How to Talk About the Existence of Food Deserts

Before diving into specific tactics there is a quote that is important to pull out from Black Girl Dangerous by Mia Mckenzie. When talking about resistance as a queer woman of color, she states that “we all knew that loving each other as hard as we could was how we survived in a world that wanted to kill us, and that made our love an act of defiance” (Mckenzie 61). While this specific quote is not directly discussing the topic of food deserts, I do believe that it can be defined to discussions of food justice. Fighting for healthy and accessible food is an act of radical self love, which is in turn an act of defiance against the racist and classist systems of oppression that are neglecting people.

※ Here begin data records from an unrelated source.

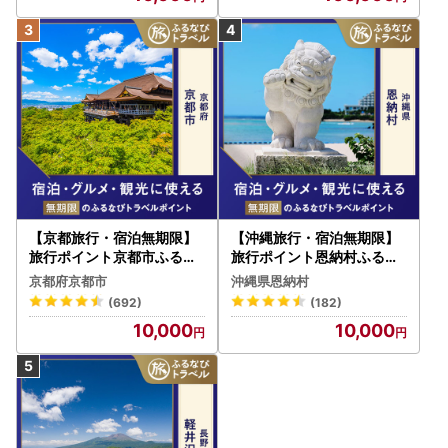
【京都旅行・宿泊無期限】
【沖縄旅行・宿泊無期限】
旅行ポイント京都市ふるな
旅行ポイント恩納村ふるな
びトラベルポイント
びトラベルポイント
京都府京都市
沖縄県恩納村
(692)
(182)
10,000
10,000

For activists who are fighting against food deserts, this can be a very emotional and personal topic to talk about. An online resource that can be used as a release from this anger and hurt is the PeaceMeal Project. This is a collaborative writing outlet where folks can submit poetry and other writing samples about food and justice. Whether the relief comes from writing and submitting or simply reading and finding solidarity in other activists struggles around this topic, this could be a beneficial resource.

Now on to the logistics of talking about food deserts and how to advocate for their erasure. A useful way to collect data on the destruction that food deserts bring to communities is through participatory action research (PAR).  In Activist Scholarship: Antiracism, Feminism, and Social Change, it says that “by placing action at the center, PAR turns research into activist praxis, so that the outcomes of the research include community mobilizing, policy change, and grassroots acts of resistance.” (Sudbury & Okaza-Rey 31). A useful tool to begin this activist research is by using this interactive map created United States Department of Agriculture, meant to display where all of the food deserts exist within the country. By defining where exactly the food deserts are within Minneapolis, data about access to food, quality of food, and impact on people within the community can begin to be collected. This map also allows for people to display how there are discrepancies with access to fresh food within the same city.

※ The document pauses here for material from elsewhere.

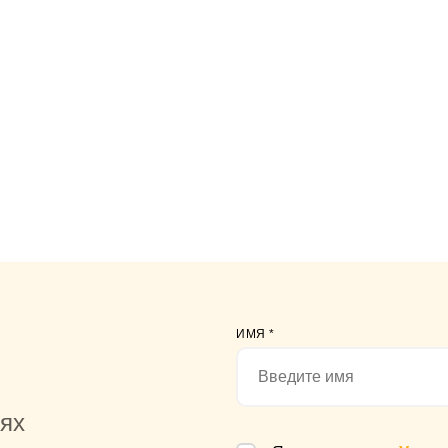
ИМЯ
*
иях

Julio Cammarota and Michelle Fine discuss in Revolutionizing Education that within community organizing and research, the people are “involved in all stages of the research process: problem identification, data collection, data analysis, and the development of research presentations” (Cammarota & Fine 98). Therefore, a useful tool to advocate for access to grocery stores with better quality food could be The Economic Impacts of Fresh Food Retailers created by PolicyLink. This table outlines the ways in which specific communities, as well as the entirety of the cities, benefit from having access to fresh food retailers.

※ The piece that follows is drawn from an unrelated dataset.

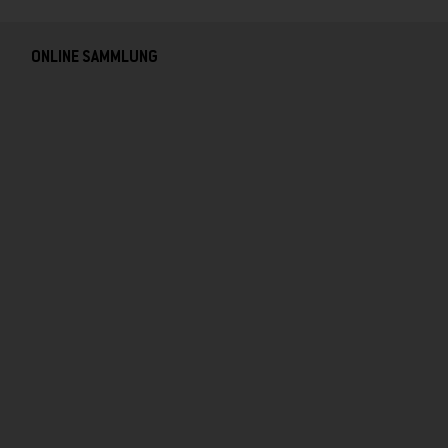
ONLINE SAMMLUNG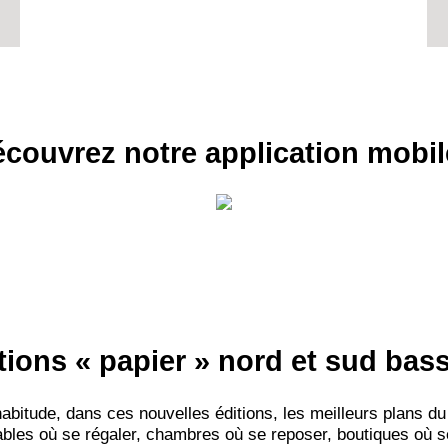
couvrez notre application mobil
tions « papier » nord et sud ba
itude, dans ces nouvelles éditions, les meilleurs plans du
bles où se régaler, chambres où se reposer, boutiques où se f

Indirect Economic Impacts:

  • Revitalized neighborhood housing markets
  • Asset-building for low-income homeowners (via appreciating real estate assets)
  • Workforce training and development
  • New businesses surrounding the store
  • Additional spending in the local economy generated by the store and the new jobs it creates (the “multiplier effect”)

Direct Economic Impacts:     

  • Job opportunities
  • Local tax revenues

This list provides an example for an avenue by which activists doing local, collective organizing can center themselves within this struggle and advocate for the resources that their community needs to survive.  This is a way to demonstrate how abolishing food deserts can not only benefit the community at hand, but also the entirety of the city.